# Breckenridge, end of March



## PredaClone (Dec 30, 2010)

I'm looking at taking a trip to Breck around the end of March. Never been there before, so I'm hoping you guys can help me out.

I would consider myself an intermediate boarder. I live in Wisconsin, and I can easily get down the most difficult runs here, but I have a feeling that doesn't count for much on a "real" mountain. I like to do a little bit of everything -- park, groomers, trees, etc. We don't really get powder here, so I don't do that, but I'd love to hit some when I'm at Breck.

So, any tips/hints/etc for me? What are the best runs to go on? I will be there for a few days, so I can hopefully go over a fair bit of stuff... I'm thinking mostly green and blues, I really don't have a way to know though, since I don't really have much of a basis of comparison. I'd also like to hit the park, but I'm not very good, so is there a "progression" type park?
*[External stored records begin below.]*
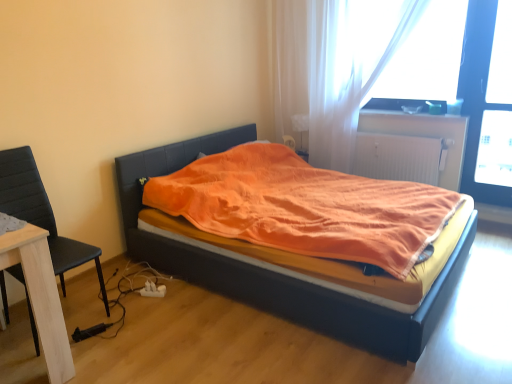 Question: Is transparent glass screen door at upper right facing towards translucent fabric curtain at upper right?

Choices:
 (A) no
 (B) yes

Answer: (A)

Question: Is transparent glass screen door at upper right positioned with its back to translucent fabric curtain at upper right?

Choices:
 (A) no
 (B) yes

Answer: (A)

Question: Are transparent glass screen door at upper right and translucent fabric curtain at upper right located far from each other?

Choices:
 (A) yes
 (B) no

Answer: (A)

Question: From a real-world perspective, is transparent glass screen door at upper right on top of translucent fabric curtain at upper right?

Choices:
 (A) no
 (B) yes

Answer: (A)

Question: Is transparent glass screen door at upper right smaller than translucent fabric curtain at upper right?

Choices:
 (A) no
 (B) yes

Answer: (B)

Question: Is the depth of transparent glass screen door at upper right greater than that of translucent fabric curtain at upper right?

Choices:
 (A) no
 (B) yes

Answer: (B)

Question: Is white textured radiator at upper right at the back of translucent fabric curtain at upper right?

Choices:
 (A) yes
 (B) no

Answer: (A)

Question: Considering the relative sizes of translucent fabric curtain at upper right and white textured radiator at upper right in the image provided, is translucent fabric curtain at upper right shorter than white textured radiator at upper right?

Choices:
 (A) no
 (B) yes

Answer: (A)

Question: From a real-world perspective, is translucent fabric curtain at upper right located higher than white textured radiator at upper right?

Choices:
 (A) no
 (B) yes

Answer: (B)

Question: Does translucent fabric curtain at upper right come in front of white textured radiator at upper right?

Choices:
 (A) yes
 (B) no

Answer: (A)

Question: Is translucent fabric curtain at upper right next to white textured radiator at upper right?

Choices:
 (A) no
 (B) yes

Answer: (A)

Question: Is the depth of translucent fabric curtain at upper right greater than that of white textured radiator at upper right?

Choices:
 (A) yes
 (B) no

Answer: (B)

Question: Is the depth of transparent plastic window screen at upper right greater than that of black leather chair at left?

Choices:
 (A) no
 (B) yes

Answer: (B) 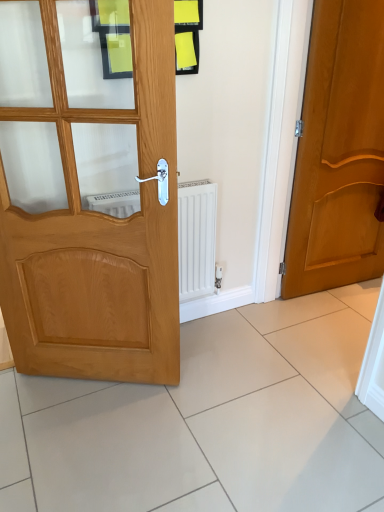 Question: Is light brown wood door at left, which ranks as the second door in back-to-front order, to the right of white glossy tile at lower right from the viewer's perspective?

Choices:
 (A) no
 (B) yes

Answer: (A)

Question: Does light brown wood door at left, the first door viewed from the left, have a larger size compared to white glossy tile at lower right?

Choices:
 (A) no
 (B) yes

Answer: (B)

Question: Is light brown wood door at left, which ranks as the second door in back-to-front order, smaller than white glossy tile at lower right?

Choices:
 (A) yes
 (B) no

Answer: (B)

Question: Is white glossy tile at lower right at the back of light brown wood door at left, which ranks as the second door in back-to-front order?

Choices:
 (A) no
 (B) yes

Answer: (A)

Question: From a real-world perspective, is light brown wood door at left, the first door viewed from the left, beneath white glossy tile at lower right?

Choices:
 (A) no
 (B) yes

Answer: (A)

Question: Considering the relative sizes of light brown wood door at left, the first door viewed from the left, and white glossy tile at lower right in the image provided, is light brown wood door at left, the first door viewed from the left, taller than white glossy tile at lower right?

Choices:
 (A) no
 (B) yes

Answer: (B)

Question: Is white glossy tile at lower right completely or partially inside matte wood door at right, acting as the 1th door starting from the back?

Choices:
 (A) no
 (B) yes

Answer: (A)

Question: Considering the relative sizes of matte wood door at right, marked as the 2th door in a front-to-back arrangement, and white glossy tile at lower right in the image provided, is matte wood door at right, marked as the 2th door in a front-to-back arrangement, thinner than white glossy tile at lower right?

Choices:
 (A) no
 (B) yes

Answer: (B)

Question: Is matte wood door at right, which is counted as the second door, starting from the left, at the left side of white glossy tile at lower right?

Choices:
 (A) yes
 (B) no

Answer: (A)

Question: From the image's perspective, is matte wood door at right, acting as the 1th door starting from the back, on white glossy tile at lower right?

Choices:
 (A) yes
 (B) no

Answer: (A)

Question: Considering the relative positions of matte wood door at right, marked as the 2th door in a front-to-back arrangement, and white glossy tile at lower right in the image provided, is matte wood door at right, marked as the 2th door in a front-to-back arrangement, to the right of white glossy tile at lower right from the viewer's perspective?

Choices:
 (A) no
 (B) yes

Answer: (A)

Question: Is matte wood door at right, marked as the 2th door in a front-to-back arrangement, turned away from white glossy tile at lower right?

Choices:
 (A) no
 (B) yes

Answer: (A)

Question: From the image's perspective, is white glossy tile at lower right located above matte wood door at right, marked as the 2th door in a front-to-back arrangement?

Choices:
 (A) no
 (B) yes

Answer: (A) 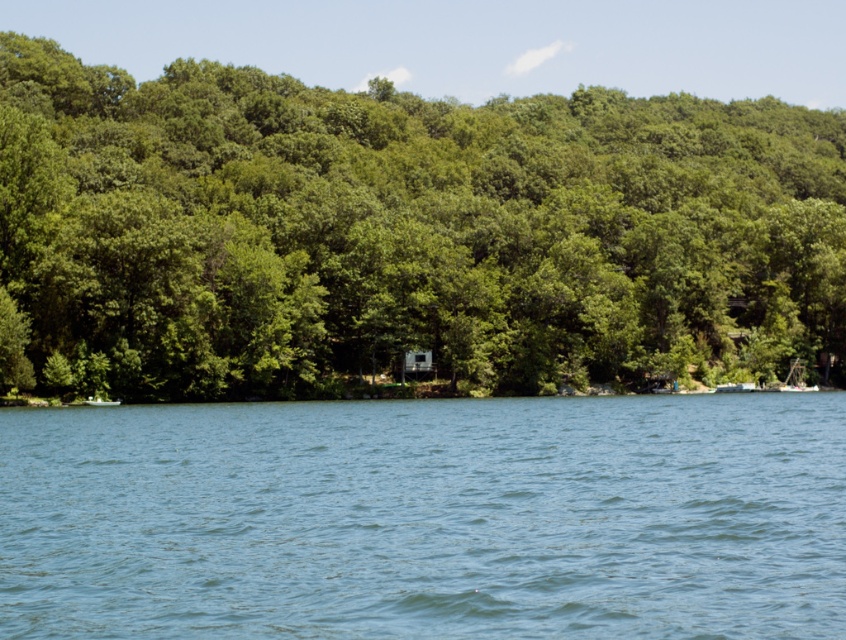 Question: Is green leafy tree at center bigger than blue liquid water at center?

Choices:
 (A) no
 (B) yes

Answer: (B)

Question: Is green leafy tree at center above blue liquid water at center?

Choices:
 (A) no
 (B) yes

Answer: (B)

Question: Is green leafy tree at center bigger than blue liquid water at center?

Choices:
 (A) no
 (B) yes

Answer: (B)

Question: Which of the following is the farthest from the observer?

Choices:
 (A) blue liquid water at center
 (B) green leafy tree at center

Answer: (B)

Question: Which point is closer to the camera taking this photo?

Choices:
 (A) (787, 340)
 (B) (364, 580)

Answer: (B)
Anyone else going to be there around the last week of March? Or any locals interested in showing a tourist around?

Thanks!


----------



## t-mac (Jan 21, 2011)

We normally get some nice snow storms here in March, but you never know when. You may or may not see some nice pow.

For the good pow, you need to hit the black runs above peaks 7 & 8. Your best bet would be taking the 6-Chair or the t-bar as those are the easier black runs. The other runs from Imperial are double-blacks.
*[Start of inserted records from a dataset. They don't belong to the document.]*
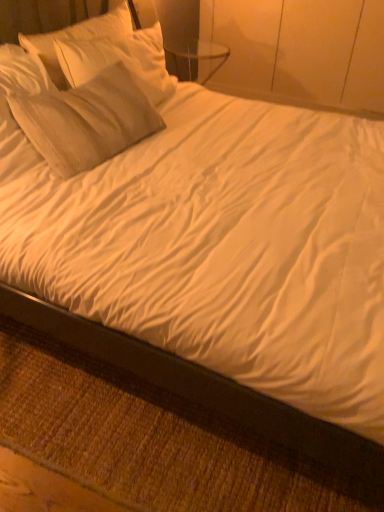 Question: Is point (86, 368) closer or farther from the camera than point (48, 46)?

Choices:
 (A) farther
 (B) closer

Answer: (B)

Question: In terms of size, does black wood bed frame at lower left appear bigger or smaller than white soft pillow at upper left?

Choices:
 (A) big
 (B) small

Answer: (B)

Question: From a real-world perspective, is black wood bed frame at lower left physically located above or below white soft pillow at upper left?

Choices:
 (A) below
 (B) above

Answer: (A)

Question: Visually, is white soft pillow at upper left positioned to the left or to the right of black wood bed frame at lower left?

Choices:
 (A) left
 (B) right

Answer: (A)

Question: Is white soft pillow at upper left taller or shorter than black wood bed frame at lower left?

Choices:
 (A) short
 (B) tall

Answer: (B)

Question: Is point (119, 24) positioned closer to the camera than point (82, 464)?

Choices:
 (A) closer
 (B) farther

Answer: (B)

Question: Relative to black wood bed frame at lower left, is white soft pillow at upper left in front or behind?

Choices:
 (A) behind
 (B) front

Answer: (A) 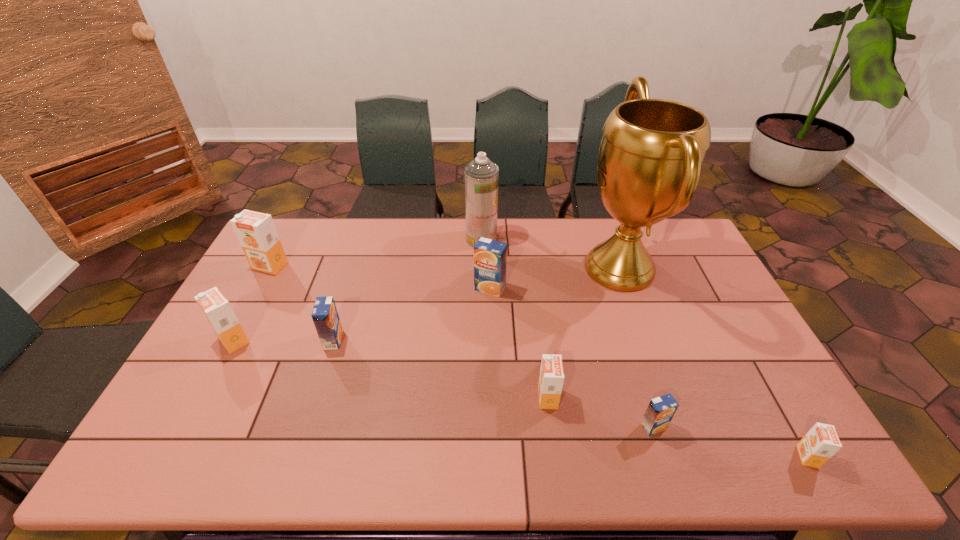 Where is `vacant space positioned on the back of the farthest orange orange juice`? vacant space positioned on the back of the farthest orange orange juice is located at coordinates [293, 223].

This screenshot has width=960, height=540. I want to click on free space located 0.130m on the back of the farthest blue orange_juice, so click(489, 255).

Locate an element on the screen. The height and width of the screenshot is (540, 960). vacant position located 0.280m on the front of the third nearest orange orange juice is located at coordinates (177, 448).

Image resolution: width=960 pixels, height=540 pixels. In order to click on vacant space located 0.320m on the front of the leftmost blue orange_juice in this screenshot , I will do `click(296, 458)`.

Identify the location of blank space located on the right of the sixth object from left to right. coord(622,397).

At what (x,y) coordinates should I click in order to perform the action: click on free point located 0.260m on the left of the rightmost blue orange_juice. Please return your answer as a coordinate pair (x, y). The image size is (960, 540). Looking at the image, I should click on (536, 427).

I want to click on vacant space situated 0.070m on the back of the nearest object, so [x=785, y=418].

Image resolution: width=960 pixels, height=540 pixels. In order to click on trophy cup at the far edge in this screenshot , I will do `click(652, 150)`.

The image size is (960, 540). Find the location of `aerosol can located at the far edge`. aerosol can located at the far edge is located at coordinates (481, 176).

At what (x,y) coordinates should I click in order to perform the action: click on object that is at the right edge. Please return your answer as a coordinate pair (x, y). The width and height of the screenshot is (960, 540). Looking at the image, I should click on (821, 442). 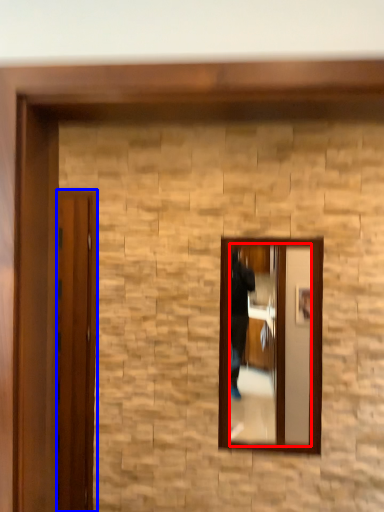 Question: Which point is closer to the camera, mirror (highlighted by a red box) or door (highlighted by a blue box)?

Choices:
 (A) mirror
 (B) door

Answer: (A) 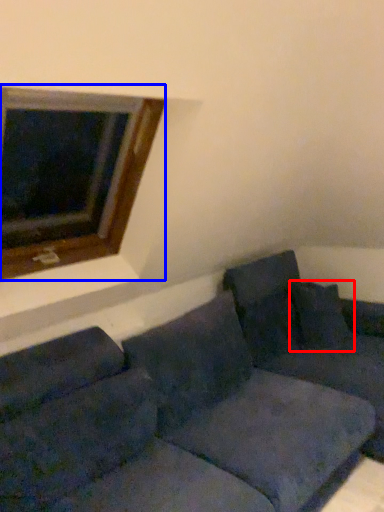 Question: Which object is closer to the camera taking this photo, pillow (highlighted by a red box) or window (highlighted by a blue box)?

Choices:
 (A) pillow
 (B) window

Answer: (B) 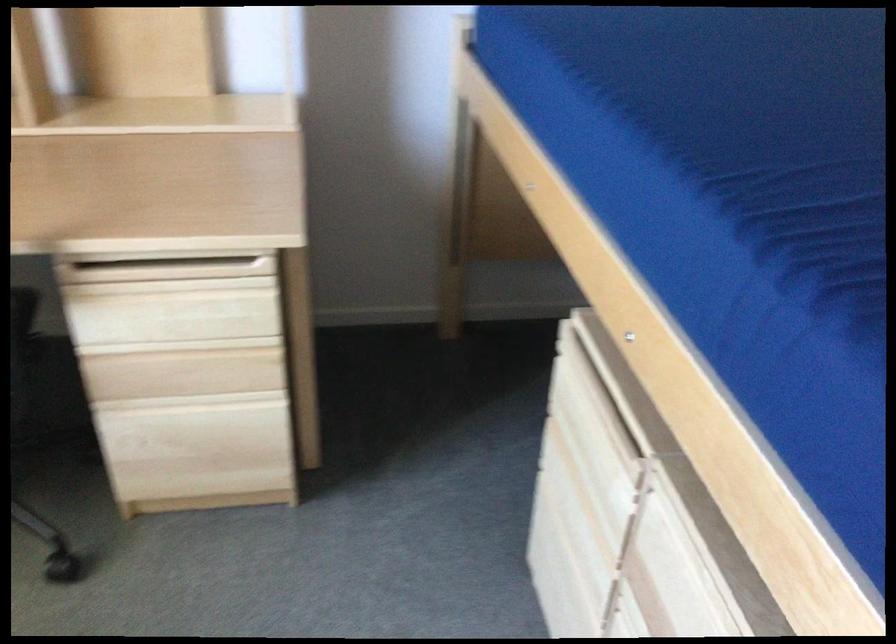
Breck grooms most of the green and blue runs, but if we get a lot of snow, you might have a better chance of finding some ungroomed runs at Peak 7. The last time I was at Breck after a big snow though, Peak 7 was completely groomed. Even though Peak 7 is all blue, they are really easy blues. On Peak 8, the green Powerline run also seems to be the last one groomed. But really, for real pow riding, you need to hit the upper bowls.

For the parks, the parks on Peak 9 are the easier ones. I think Eldorado is the beginner park. The park on Peak 8 is the advanced park.
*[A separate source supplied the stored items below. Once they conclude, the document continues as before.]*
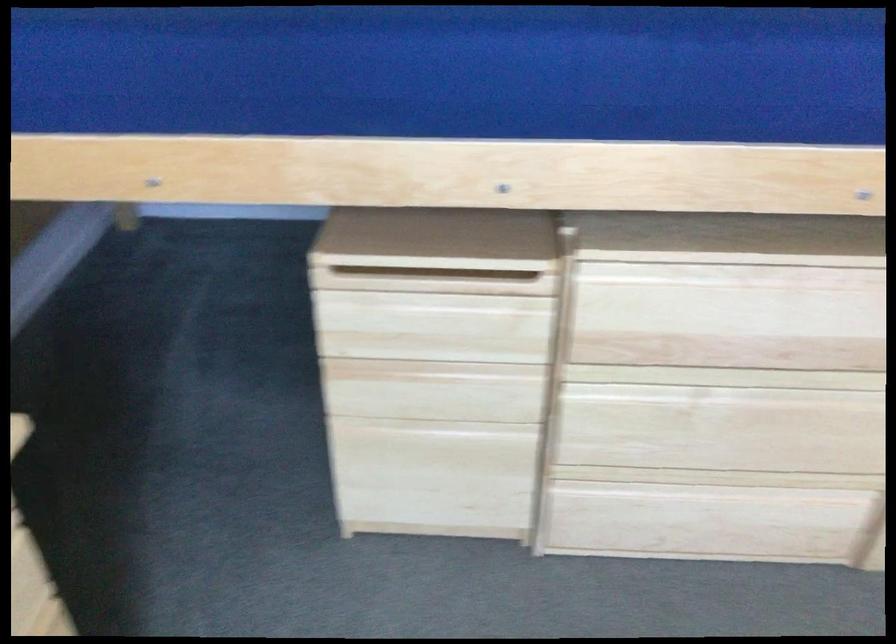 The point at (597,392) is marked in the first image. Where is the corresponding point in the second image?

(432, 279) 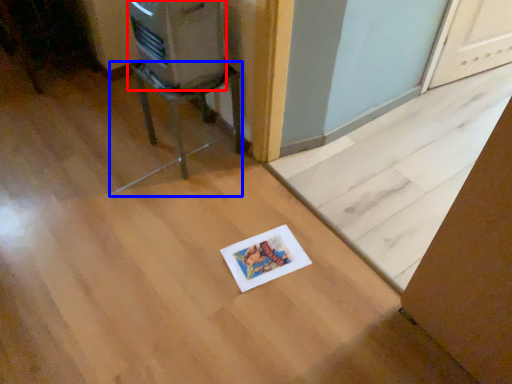 Question: Which of the following is the closest to the observer, appliance (highlighted by a red box) or furniture (highlighted by a blue box)?

Choices:
 (A) appliance
 (B) furniture

Answer: (A)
I prefer Peak 8 over Peak 9 only because at the bottom of the hills, Peak 9 seems to be tighter (more people in a smaller space) with lots of noobs. Peak 8 is a little more open. 

Others may have differing opinions, but this has been my observations.


----------



## Breckenridge (Oct 1, 2009)

you buying the cocktails?


----------



## PredaClone (Dec 30, 2010)

Breckenridge said:


> you buying the cocktails?


Absolutely.


----------



## PredaClone (Dec 30, 2010)

t-mac said:


> We normally get some nice snow storms here in March, but you never know when. You may or may not see some nice pow.
> 
> For the good pow, you need to hit the black runs above peaks 7 & 8. Your best bet would be taking the 6-Chair or the t-bar as those are the easier black runs. The other runs from Imperial are double-blacks.
> 
> ...


Thank you!


----------



## racer357 (Feb 3, 2011)

I am headed to Breck from 3-23 - 3-27 but will likely spend my days at A basin and nights at Keystone. The guys I am going with are skiers so I might be looking for someone to board with.


----------